Note that the condition (iii) and (15) imply that ${\sum }_{n=0}^{\infty }\parallel {\tilde{e}}_n\parallel <\infty$ and, from the conditions (i), (iii) and ${\alpha }_n>0$, it is easy to show that $\{\parallel {\tilde{e}}_n\parallel /{\alpha }_n\}$ is bounded.
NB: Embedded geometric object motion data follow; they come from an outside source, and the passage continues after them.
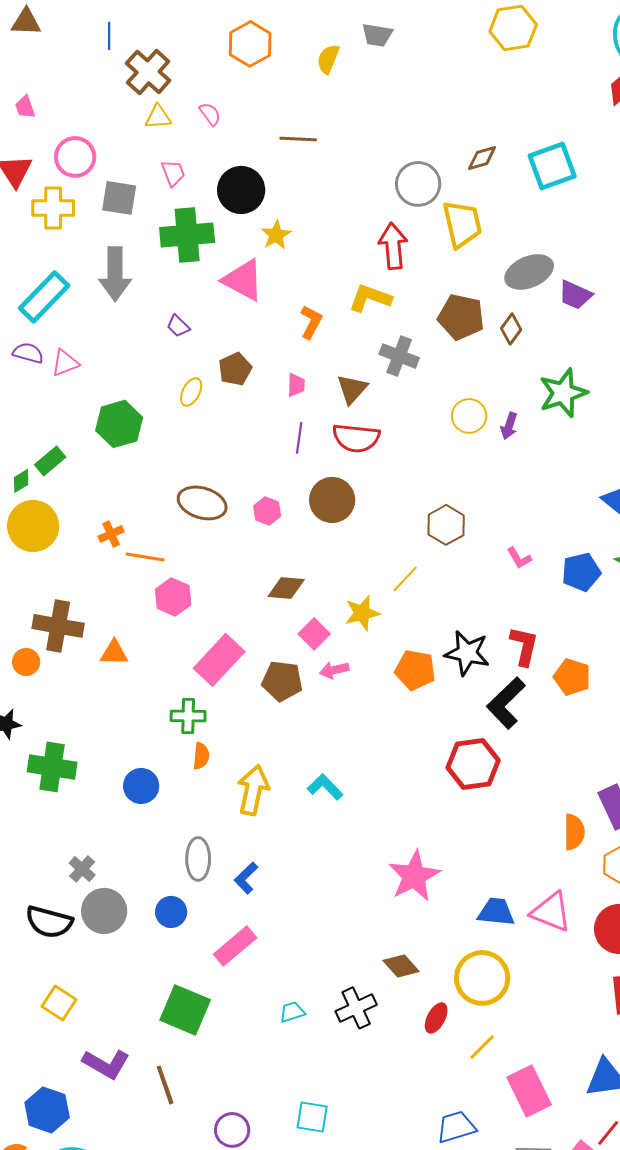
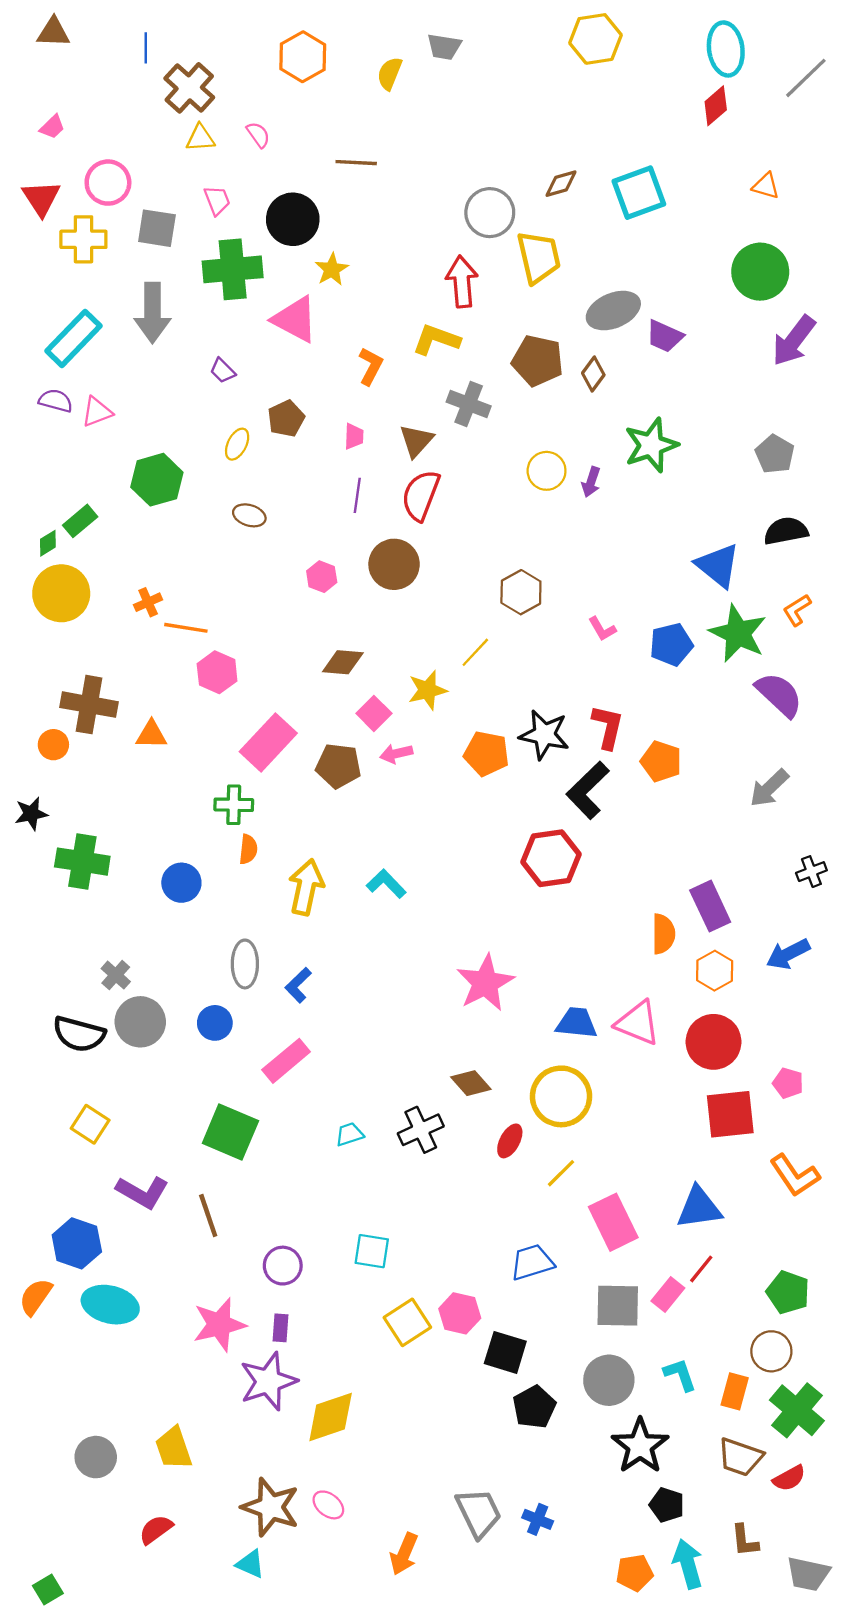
pink trapezoid: (25, 107) -> (52, 127), turned -115
red semicircle: (356, 438) -> (421, 495), turned 105
brown ellipse: (202, 503) -> (249, 515), moved, size x0.6

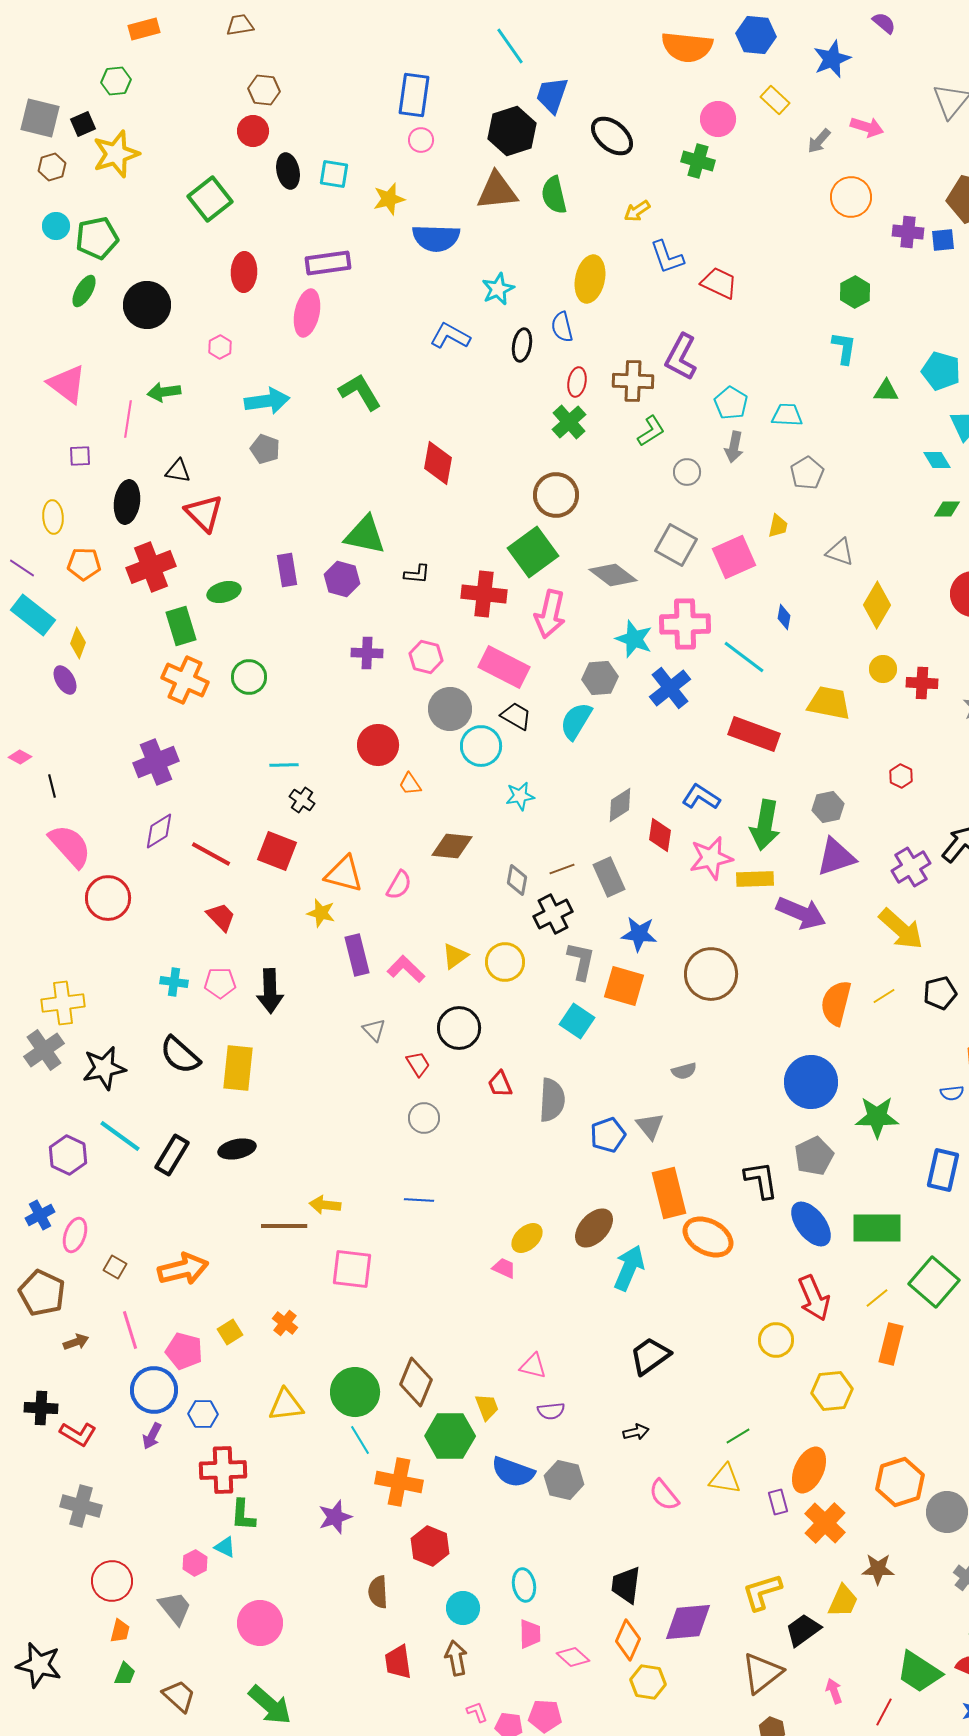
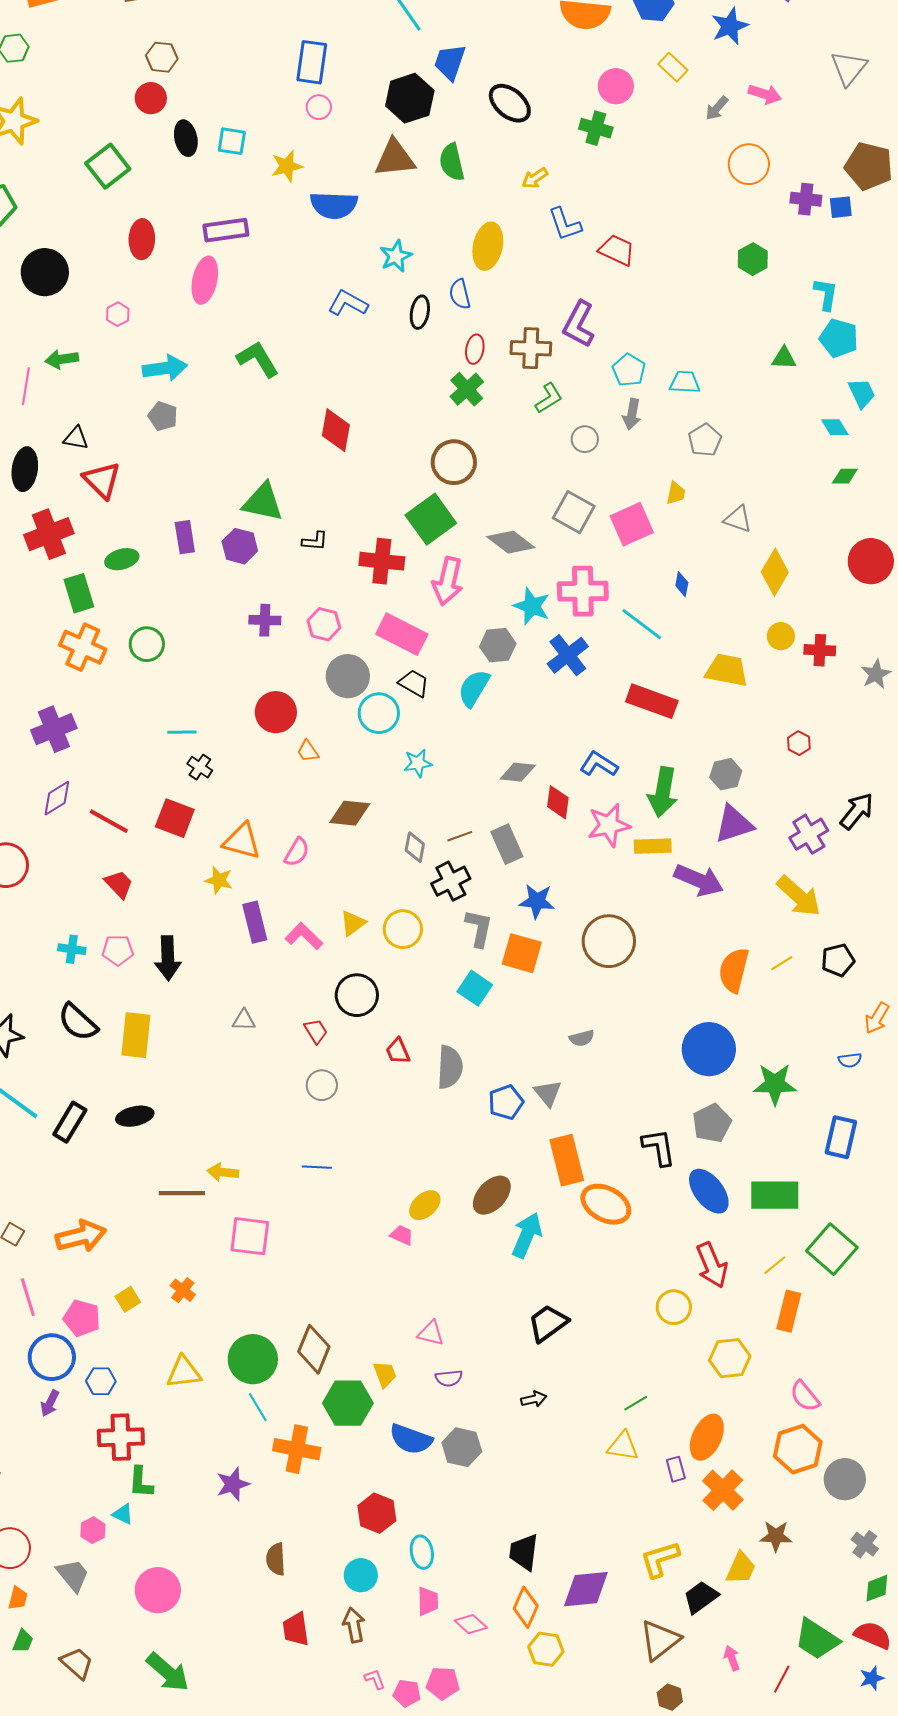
cyan L-shape: (844, 348) -> (826, 294), moved
gray diamond: (620, 805) -> (518, 772), turned 39
gray triangle: (374, 1030) -> (244, 1020), moved, turned -45
pink semicircle: (664, 1495) -> (805, 1396), moved
red hexagon: (430, 1546) -> (377, 1513), moved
Therefore, there exists $M_1>0$, such that $M_1:={sup}_{n\in \mathbb{N}}\{\parallel h\left(z\right)-z\parallel +\parallel {\tilde{e}}_n\parallel /{\alpha }_n\}$. Thus, since the induction argument shows that

$$\parallel x_n-z\parallel \le max\left\{\parallel x_0-z\parallel ,\frac{M_1}{1-\rho }\right\},$$

it turns out that the sequence $\left\{x_n\right\}$ is bounded and so are $\left\{h\left(x_n\right)\right\}$, $\left\{V_{{\tau }_n}{x}_n\right\}$ and $\left\{A^{*}(I-T)A{x}_n\right\}$.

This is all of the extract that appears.